◆ **RECORD EXCERPTS**
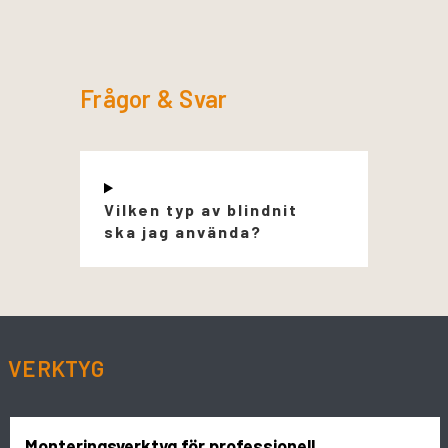
Frågor & Svar
Vilken typ av blindnit
ska jag använda?
VERKTYG
Monteringsverktyg för professionell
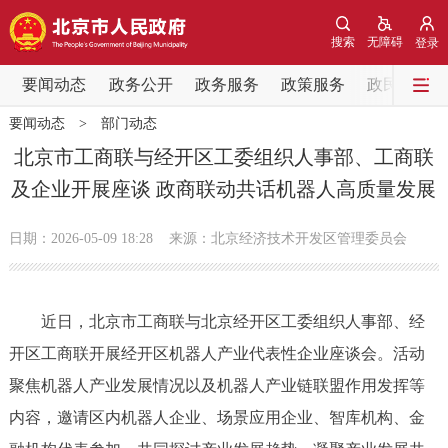
网站地图
搜索
无障碍
登录
要闻动态
要闻动态
政务公开
政务服务
政策服务
政民互动
要闻动态
>
部门动态
党中央精神
国务院信息
中央部委动态
北京市工商联与经开区工委组织人事部、工商联
及企业开展座谈 政商联动共话机器人高质量发展
北京要闻
会议信息
部门动态
日期：2026-05-09 18:28
来源：北京经济技术开发区管理委员会
各区热点
政务公开
近日，北京市工商联与北京经开区工委组织人事部、经
开区工商联开展经开区机器人产业代表性企业座谈会。活动
市领导
机构职能
政策服务
聚焦机器人产业发展情况以及机器人产业链联盟作用发挥等
政策兑现
政策解读
回应关切
内容，邀请区内机器人企业、场景应用企业、智库机构、金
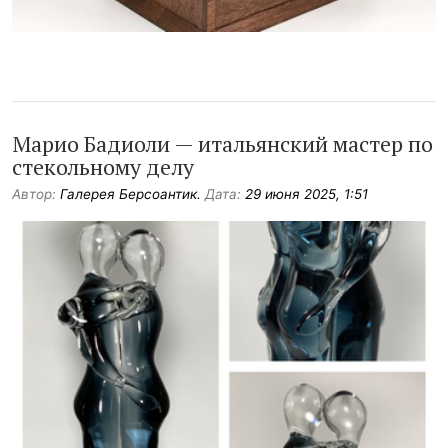
Марио Бадиоли — итальянский мастер по
стекольному делу
Автор:
Галерея Берсоантик.
Дата:
29 июня 2025, 1:51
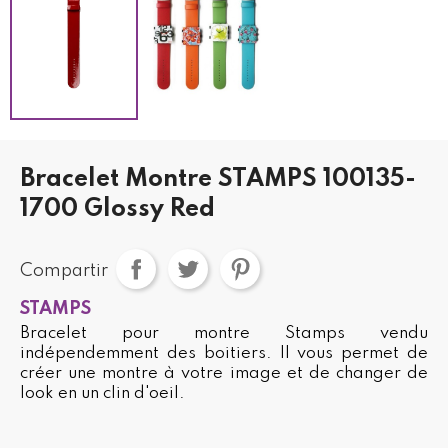
Bracelet Montre STAMPS 100135-
1700 Glossy Red
Compartir
STAMPS
Bracelet pour montre Stamps vendu
indépendemment des boitiers. Il vous permet de
créer une montre à votre image et de changer de
look en un clin d'oeil.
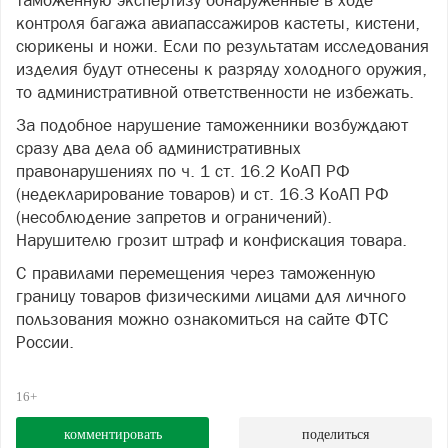
таможенную экспертизу обнаруженные в ходе
контроля багажа авиапассажиров кастеты, кистени,
сюрикены и ножи. Если по результатам исследования
изделия будут отнесены к разряду холодного оружия,
то административной ответственности не избежать.
За подобное нарушение таможенники возбуждают
сразу два дела об административных
правонарушениях по ч. 1 ст. 16.2 КоАП РФ
(недекларирование товаров) и ст. 16.3 КоАП РФ
(несоблюдение запретов и ограничений).
Нарушителю грозит штраф и конфискация товара.
С правилами перемещения через таможенную
границу товаров физическими лицами для личного
пользования можно ознакомиться на сайте ФТС
России.
16+
комментировать
поделиться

◆ **HOW TO COMPLETE THIS TASK**
Restate word for word only the lines that run from the line holding "créer une montre" to the end of the data, both ends kept, leaving every picture out.

◆ **ANSWER TO THIS PROBLEM**
créer une montre à votre image et de changer de
look en un clin d'oeil.
таможенную экспертизу обнаруженные в ходе
контроля багажа авиапассажиров кастеты, кистени,
сюрикены и ножи. Если по результатам исследования
изделия будут отнесены к разряду холодного оружия,
то административной ответственности не избежать.
За подобное нарушение таможенники возбуждают
сразу два дела об административных
правонарушениях по ч. 1 ст. 16.2 КоАП РФ
(недекларирование товаров) и ст. 16.3 КоАП РФ
(несоблюдение запретов и ограничений).
Нарушителю грозит штраф и конфискация товара.
С правилами перемещения через таможенную
границу товаров физическими лицами для личного
пользования можно ознакомиться на сайте ФТС
России.
16+
комментировать
поделиться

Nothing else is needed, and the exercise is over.